Views of contemporary Greek landscape photography

 

Archaeological sites seen by drone, Marathon as a place of daily use, which exceeds its historical burden, landscapes disturbed by the anguish of refugees who have crossed or temporarily inhabited them in recent years, the Lassithi plateau covered by the frost of history, image canvases with micro-landscapes of endemic flora, places under the influence of tourism and human residential intervention, landscapes in the aftermath of the fire, landscapes with the dominant element of water, are just some of the elements captured in the photographs of the 19 photographers in the exhibition-production of MOMus - Thessaloniki Museum of Photography entitled "landscape stories".


The exhibition, which will run from 8 March to 28 August, 2022, attempts to present contemporary approaches to the Greek landscape, examining its natural and peri-urban version and not its urban one.
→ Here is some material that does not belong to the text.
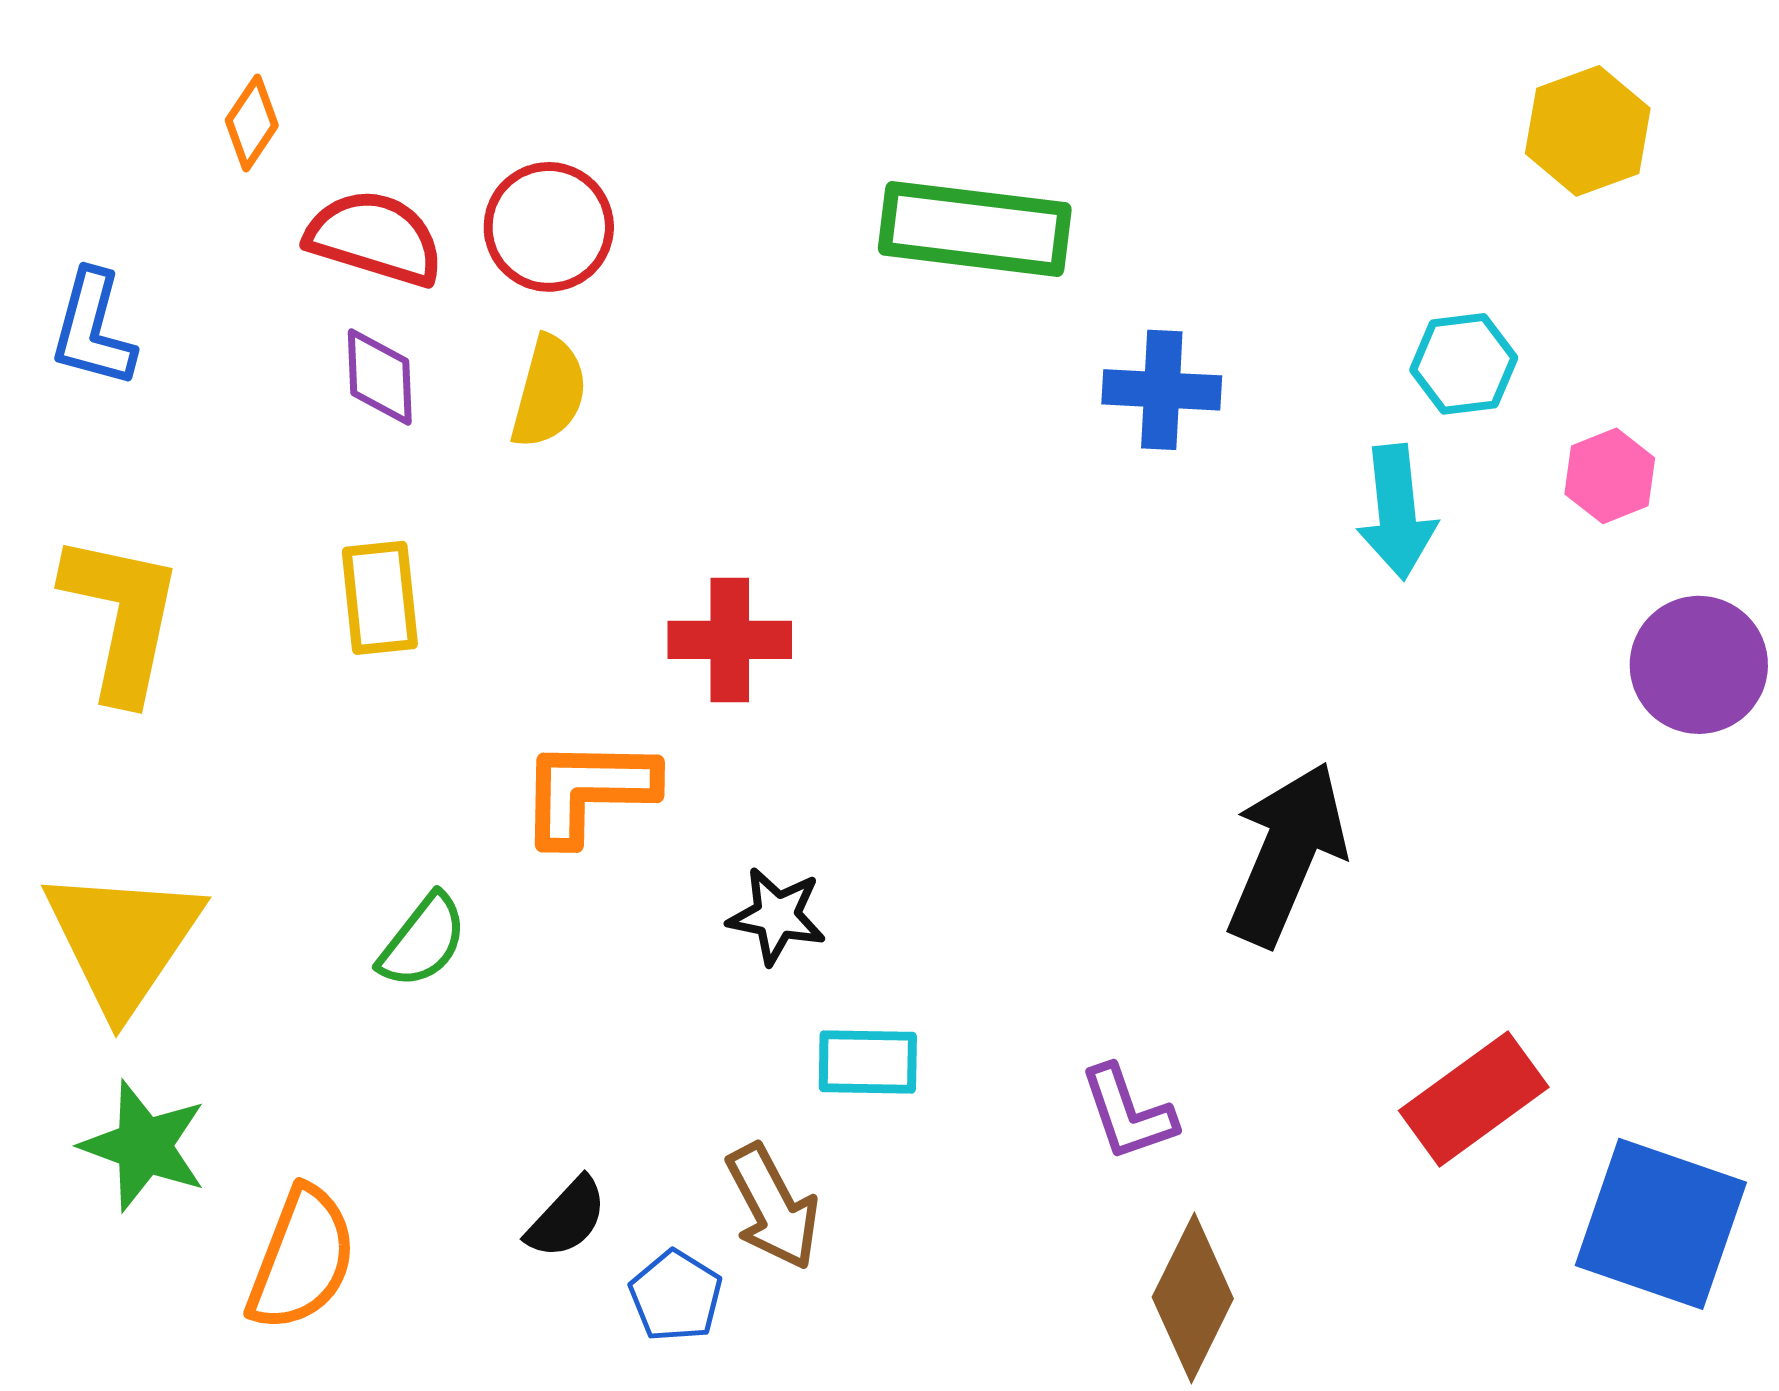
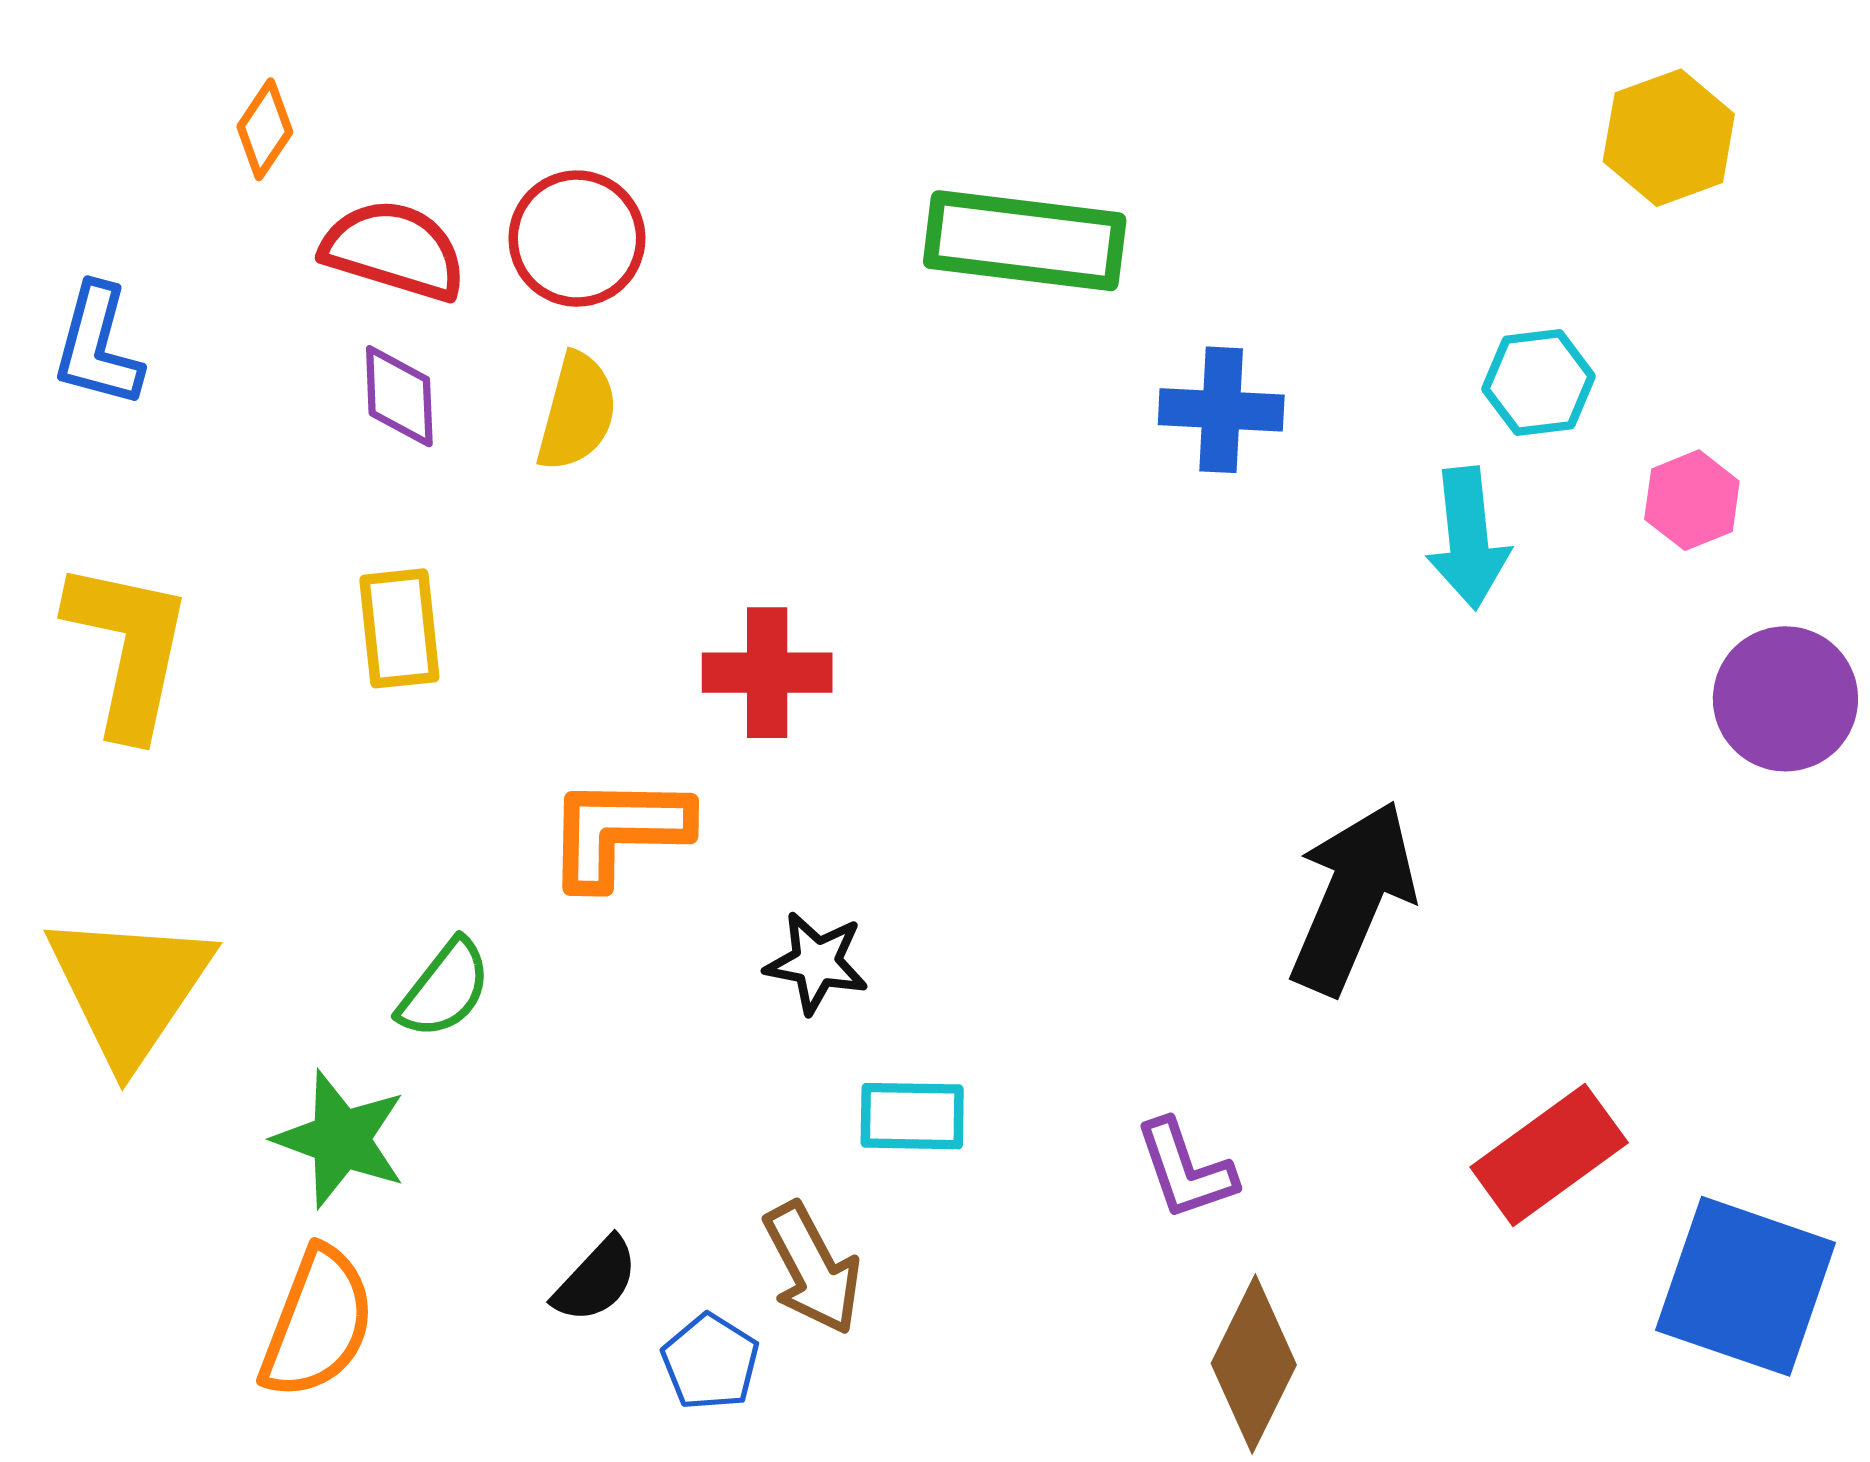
green star: (144, 1146) -> (340, 1139), moved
Emphasis is placed on works from the last two decades, while at the same time attempting to highlight the work of a generation of younger or less established artists in the domestic landscape canon. In this way, both the breadth of the country's photographic scene and the concerns regarding the commonplace landscape, environmental protection, the involvement of the landscape with history and myth, the critical reading of the tourist phenomenon, etc. are revealed.


The curator of the exhibition, Hercules Papaioannou, points out the origins of landscape painting and its application in Greece: “Landscape painting emerged as a side project in the background of paintings in the early Renaissance, but as an autonomous subject it was established only in the mid-16th century. In Greece, it appeared in the last quarter of the 19th century and was established, with at least naturalistic fidelity, in the 20th thanks to photography. The 19th century had been preceded by the widespread circulation of the photographic landscape with ruins, which validated the modern Greek ideology of antiquities.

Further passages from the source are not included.